Ma strette le ultime mani, sfilata la parata, sul selciato del civico 39, quando la porta della sede circoscrizionale non si era ancora chiusa, svanito il gas di scarico delle auto blu, la puzza dell’emergenza è tornata a farsi sentire, con lo scontro verbale tra le due facce del rione. Sull’uscio era rimasto qualcuno che non era voluto entrare a sentire chi ha affisso i manifesti ‘Impegno mantenuto, fuori rom e abusivi dalle case popolari’ spiegare come si tagliano i viveri agli spacciatori. Dall’uscio, con una bambina in braccio e un altro attaccato alla gonna, ha intrapreso lo scontro verbale con una donna, appena uscita dall’assemblea: un dialogo, terminato con l’ennesima e obbligata rassegnazione di chi conserva il buon senso e non reagisce con la stessa violenza alla violenza minacciata, essenziale per comprendere quella che, più che d’ordine pubblico, è un’emergenza sociale.
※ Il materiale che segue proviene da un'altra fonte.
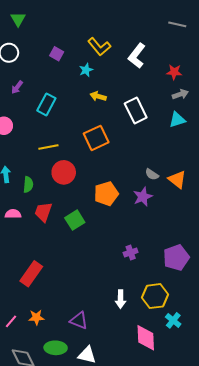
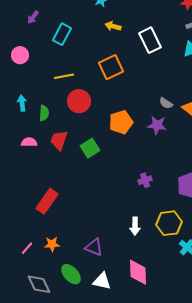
purple star: (143, 197) -> (157, 125), turned 30
pink diamond: (146, 338) -> (138, 272), moved
green ellipse: (56, 348) -> (71, 274), turned 45

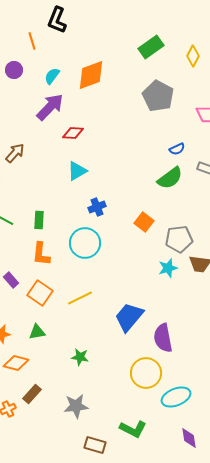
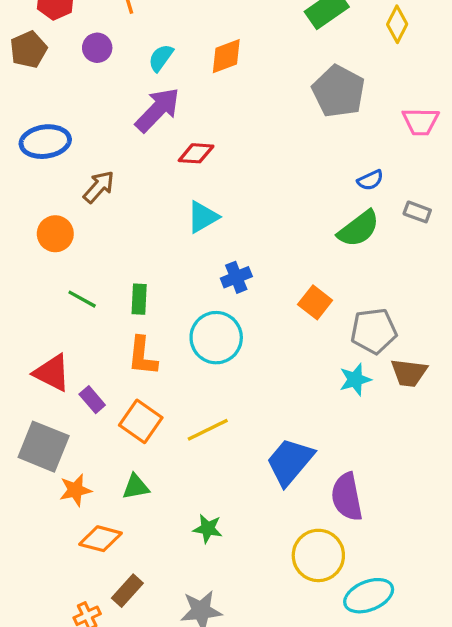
orange diamond: (91, 75) -> (226, 56), size x0.7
-“Ma che volete? Se uno non ha lavoro e non spaccia come campa? Daglielo tu da mangiare ai miei figli”.
-“Signora, anche io non lavoro, ma non spaccio la droga”
-“Ma tu sei vecchia, a te che male ti faccio se spaccio?”
-“A me niente, ma potresti spacciare la droga a mio figlio”
-“E che vuoi da me? Mica è colpa mia se a tuo figlio gli piace la droga”.